* **Task details**: An exact transcription of all the data is the expected reply.

(Data records begins)

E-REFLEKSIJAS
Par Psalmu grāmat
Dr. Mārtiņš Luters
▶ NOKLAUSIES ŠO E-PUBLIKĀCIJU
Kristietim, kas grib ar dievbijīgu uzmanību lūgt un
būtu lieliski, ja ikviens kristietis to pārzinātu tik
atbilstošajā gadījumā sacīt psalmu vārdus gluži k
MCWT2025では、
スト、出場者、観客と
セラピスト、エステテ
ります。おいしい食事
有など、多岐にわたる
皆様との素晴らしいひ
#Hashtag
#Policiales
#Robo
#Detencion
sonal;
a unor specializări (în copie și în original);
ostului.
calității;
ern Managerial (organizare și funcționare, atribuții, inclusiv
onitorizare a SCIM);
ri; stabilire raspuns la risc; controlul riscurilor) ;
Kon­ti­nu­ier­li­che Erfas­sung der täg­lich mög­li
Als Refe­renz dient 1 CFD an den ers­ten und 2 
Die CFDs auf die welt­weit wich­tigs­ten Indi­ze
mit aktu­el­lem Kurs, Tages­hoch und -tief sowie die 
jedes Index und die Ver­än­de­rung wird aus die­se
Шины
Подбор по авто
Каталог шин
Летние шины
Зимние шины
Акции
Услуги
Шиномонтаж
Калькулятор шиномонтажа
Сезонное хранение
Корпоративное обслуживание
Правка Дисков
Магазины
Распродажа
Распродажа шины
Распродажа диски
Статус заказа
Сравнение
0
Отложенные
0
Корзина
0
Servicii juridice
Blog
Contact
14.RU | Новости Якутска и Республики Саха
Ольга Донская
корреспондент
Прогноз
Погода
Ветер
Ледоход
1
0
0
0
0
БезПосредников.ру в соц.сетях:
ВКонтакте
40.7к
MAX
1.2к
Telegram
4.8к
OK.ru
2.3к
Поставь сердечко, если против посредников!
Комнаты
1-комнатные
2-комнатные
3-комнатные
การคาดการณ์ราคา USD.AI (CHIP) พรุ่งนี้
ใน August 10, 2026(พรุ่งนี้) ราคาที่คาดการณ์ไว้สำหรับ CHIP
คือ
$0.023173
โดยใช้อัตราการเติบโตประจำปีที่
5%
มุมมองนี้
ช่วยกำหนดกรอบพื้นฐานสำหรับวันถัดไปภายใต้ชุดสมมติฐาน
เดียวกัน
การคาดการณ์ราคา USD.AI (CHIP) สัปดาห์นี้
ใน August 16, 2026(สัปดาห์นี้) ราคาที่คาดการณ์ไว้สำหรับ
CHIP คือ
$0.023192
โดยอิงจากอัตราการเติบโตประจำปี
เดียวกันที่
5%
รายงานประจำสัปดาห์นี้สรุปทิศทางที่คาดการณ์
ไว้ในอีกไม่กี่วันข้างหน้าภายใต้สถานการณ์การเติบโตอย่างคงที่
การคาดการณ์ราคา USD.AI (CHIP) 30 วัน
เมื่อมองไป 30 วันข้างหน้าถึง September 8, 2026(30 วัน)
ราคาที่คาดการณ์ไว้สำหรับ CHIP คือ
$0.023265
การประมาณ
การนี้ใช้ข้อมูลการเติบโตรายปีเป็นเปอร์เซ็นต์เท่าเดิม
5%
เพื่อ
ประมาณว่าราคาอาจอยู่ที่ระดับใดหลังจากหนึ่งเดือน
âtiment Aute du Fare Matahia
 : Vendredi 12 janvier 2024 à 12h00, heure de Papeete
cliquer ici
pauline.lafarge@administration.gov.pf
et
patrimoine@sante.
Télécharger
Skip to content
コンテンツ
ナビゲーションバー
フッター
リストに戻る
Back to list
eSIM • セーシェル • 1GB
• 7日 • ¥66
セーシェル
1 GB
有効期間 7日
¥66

(Data records ends)

* **Problem solution**:
E-REFLEKSIJAS
Par Psalmu grāmat
Dr. Mārtiņš Luters
▶ NOKLAUSIES ŠO E-PUBLIKĀCIJU
Kristietim, kas grib ar dievbijīgu uzmanību lūgt un
būtu lieliski, ja ikviens kristietis to pārzinātu tik
atbilstošajā gadījumā sacīt psalmu vārdus gluži k
MCWT2025では、
スト、出場者、観客と
セラピスト、エステテ
ります。おいしい食事
有など、多岐にわたる
皆様との素晴らしいひ
#Hashtag
#Policiales
#Robo
#Detencion
sonal;
a unor specializări (în copie și în original);
ostului.
calității;
ern Managerial (organizare și funcționare, atribuții, inclusiv
onitorizare a SCIM);
ri; stabilire raspuns la risc; controlul riscurilor) ;
Kon­ti­nu­ier­li­che Erfas­sung der täg­lich mög­li
Als Refe­renz dient 1 CFD an den ers­ten und 2 
Die CFDs auf die welt­weit wich­tigs­ten Indi­ze
mit aktu­el­lem Kurs, Tages­hoch und -tief sowie die 
jedes Index und die Ver­än­de­rung wird aus die­se
Шины
Подбор по авто
Каталог шин
Летние шины
Зимние шины
Акции
Услуги
Шиномонтаж
Калькулятор шиномонтажа
Сезонное хранение
Корпоративное обслуживание
Правка Дисков
Магазины
Распродажа
Распродажа шины
Распродажа диски
Статус заказа
Сравнение
0
Отложенные
0
Корзина
0
Servicii juridice
Blog
Contact
14.RU | Новости Якутска и Республики Саха
Ольга Донская
корреспондент
Прогноз
Погода
Ветер
Ледоход
1
0
0
0
0
БезПосредников.ру в соц.сетях:
ВКонтакте
40.7к
MAX
1.2к
Telegram
4.8к
OK.ru
2.3к
Поставь сердечко, если против посредников!
Комнаты
1-комнатные
2-комнатные
3-комнатные
การคาดการณ์ราคา USD.AI (CHIP) พรุ่งนี้
ใน August 10, 2026(พรุ่งนี้) ราคาที่คาดการณ์ไว้สำหรับ CHIP
คือ
$0.023173
โดยใช้อัตราการเติบโตประจำปีที่
5%
มุมมองนี้
ช่วยกำหนดกรอบพื้นฐานสำหรับวันถัดไปภายใต้ชุดสมมติฐาน
เดียวกัน
การคาดการณ์ราคา USD.AI (CHIP) สัปดาห์นี้
ใน August 16, 2026(สัปดาห์นี้) ราคาที่คาดการณ์ไว้สำหรับ
CHIP คือ
$0.023192
โดยอิงจากอัตราการเติบโตประจำปี
เดียวกันที่
5%
รายงานประจำสัปดาห์นี้สรุปทิศทางที่คาดการณ์
ไว้ในอีกไม่กี่วันข้างหน้าภายใต้สถานการณ์การเติบโตอย่างคงที่
การคาดการณ์ราคา USD.AI (CHIP) 30 วัน
เมื่อมองไป 30 วันข้างหน้าถึง September 8, 2026(30 วัน)
ราคาที่คาดการณ์ไว้สำหรับ CHIP คือ
$0.023265
การประมาณ
การนี้ใช้ข้อมูลการเติบโตรายปีเป็นเปอร์เซ็นต์เท่าเดิม
5%
เพื่อ
ประมาณว่าราคาอาจอยู่ที่ระดับใดหลังจากหนึ่งเดือน
âtiment Aute du Fare Matahia
 : Vendredi 12 janvier 2024 à 12h00, heure de Papeete
cliquer ici
pauline.lafarge@administration.gov.pf
et
patrimoine@sante.
Télécharger
Skip to content
コンテンツ
ナビゲーションバー
フッター
リストに戻る
Back to list
eSIM • セーシェル • 1GB
• 7日 • ¥66
セーシェル
1 GB
有効期間 7日
¥66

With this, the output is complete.